Required action: The lines from the one holding "philips tv servisi" through the end of the records below are to be written out exactly, and nothing else; pictures are to be left out.

Excerpted records:
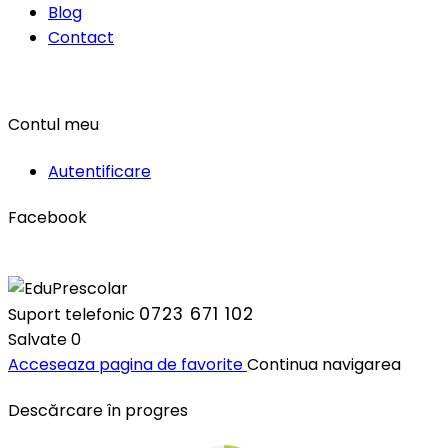
Blog
Contact
Contul meu
Autentificare
Facebook
0723 671 102
Suport telefonic
Salvate
0
Acceseaza pagina de favorite
Continua navigarea
Descărcare în progres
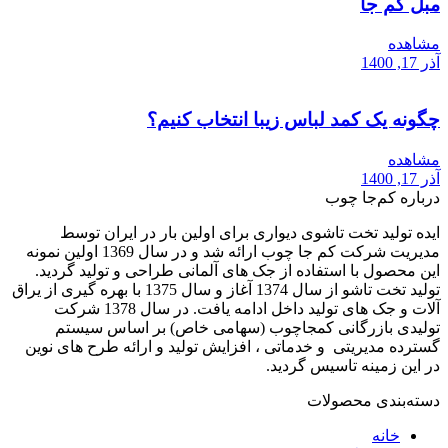
مبل کم جا
مشاهده
آذر 17, 1400
چگونه یک کمد لباس زیبا انتخاب کنیم؟
مشاهده
آذر 17, 1400
درباره کم‌جا چوب
ایده تولید تخت تاشوی دیواری برای اولین بار در ایران توسط
مدیریت شرکت کم جا چوب ارائه شد و در سال 1369 اولین نمونه
این محصول با استفاده از جک های آلمانی طراحی و تولید گردید.
تولید تخت تاشو از سال 1374 آغاز و سال 1375 با بهره گیری از یراق
آلات و جک های تولید داخل ادامه یافت. در سال 1378 شرکت
تولیدی بازرگانی کمجاچوب (سهامی خاص) بر اساس سیستم
گسترده مدیریتی و خدماتی ، افزایش تولید و ارائه طرح های نوین
در این زمینه تاسیس گردید.
دسته‌بندی محصولات
خانه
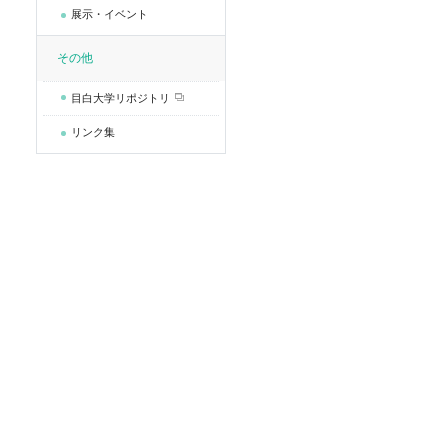
展示・イベント
その他
目白大学リポジトリ
リンク集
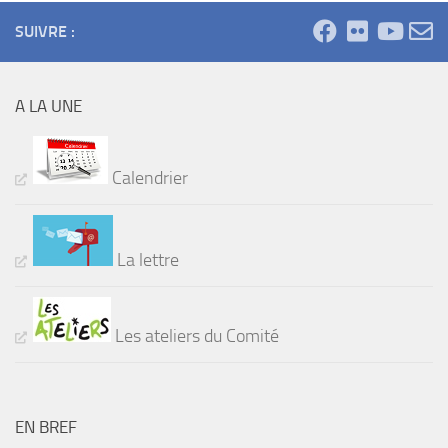
SUIVRE :
A LA UNE
Calendrier
La lettre
Les ateliers du Comité
EN BREF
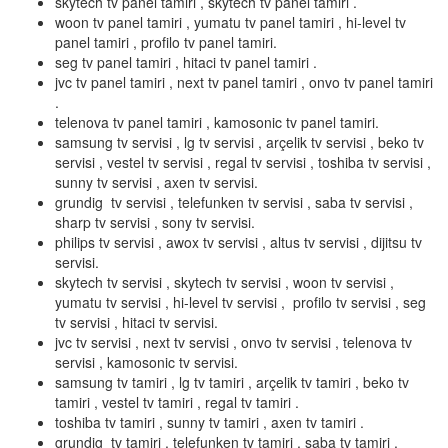
skytech tv panel tamiri , skytech tv panel tamiri .
woon tv panel tamiri , yumatu tv panel tamiri , hi-level tv
panel tamiri , profilo tv panel tamiri.
seg tv panel tamiri , hitaci tv panel tamiri .
jvc tv panel tamiri , next tv panel tamiri , onvo tv panel tamiri
.
telenova tv panel tamiri , kamosonic tv panel tamiri.
samsung tv servisi , lg tv servisi , arçelik tv servisi , beko tv
servisi , vestel tv servisi , regal tv servisi , toshiba tv servisi ,
sunny tv servisi , axen tv servisi.
grundig tv servisi , telefunken tv servisi , saba tv servisi ,
sharp tv servisi , sony tv servisi.
philips tv servisi , awox tv servisi , altus tv servisi , dijitsu tv
servisi.
skytech tv servisi , skytech tv servisi , woon tv servisi ,
yumatu tv servisi , hi-level tv servisi , profilo tv servisi , seg
tv servisi , hitaci tv servisi.
jvc tv servisi , next tv servisi , onvo tv servisi , telenova tv
servisi , kamosonic tv servisi.
samsung tv tamiri , lg tv tamiri , arçelik tv tamiri , beko tv
tamiri , vestel tv tamiri , regal tv tamiri .
toshiba tv tamiri , sunny tv tamiri , axen tv tamiri .
grundig tv tamiri , telefunken tv tamiri , saba tv tamiri ,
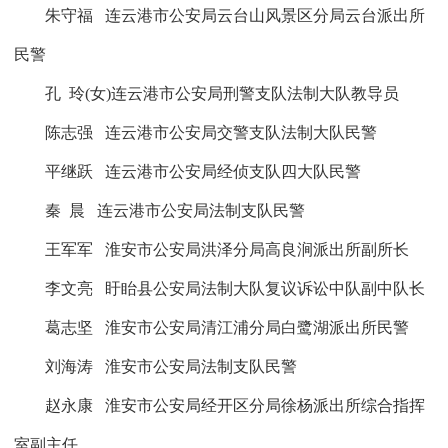
朱守福
连云港市公安局云台山风景区分局云台派出所
民警
孔
玲
(
女
)
连云港市公安局刑警支队法制大队教导员
陈志强
连云港市公安局交警支队法制大队民警
平继跃
连云港市公安局经侦支队四大队民警
秦
晨
连云港市公安局法制支队民警
王军军
淮安市公安局洪泽分局高良涧派出所副所长
李文亮
盱眙县公安局法制大队复议诉讼中队副中队长
葛志坚
淮安市公安局清江浦分局白鹭湖派出所民警
刘海涛
淮安市公安局法制支队民警
赵永康
淮安市公安局经开区分局徐杨派出所综合指挥
室副主任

Reply:
philips tv servisi , awox tv servisi , altus tv servisi , dijitsu tv
servisi.
skytech tv servisi , skytech tv servisi , woon tv servisi ,
yumatu tv servisi , hi-level tv servisi , profilo tv servisi , seg
tv servisi , hitaci tv servisi.
jvc tv servisi , next tv servisi , onvo tv servisi , telenova tv
servisi , kamosonic tv servisi.
samsung tv tamiri , lg tv tamiri , arçelik tv tamiri , beko tv
tamiri , vestel tv tamiri , regal tv tamiri .
toshiba tv tamiri , sunny tv tamiri , axen tv tamiri .
grundig tv tamiri , telefunken tv tamiri , saba tv tamiri ,
朱守福
连云港市公安局云台山风景区分局云台派出所
民警
孔
玲
(
女
)
连云港市公安局刑警支队法制大队教导员
陈志强
连云港市公安局交警支队法制大队民警
平继跃
连云港市公安局经侦支队四大队民警
秦
晨
连云港市公安局法制支队民警
王军军
淮安市公安局洪泽分局高良涧派出所副所长
李文亮
盱眙县公安局法制大队复议诉讼中队副中队长
葛志坚
淮安市公安局清江浦分局白鹭湖派出所民警
刘海涛
淮安市公安局法制支队民警
赵永康
淮安市公安局经开区分局徐杨派出所综合指挥
室副主任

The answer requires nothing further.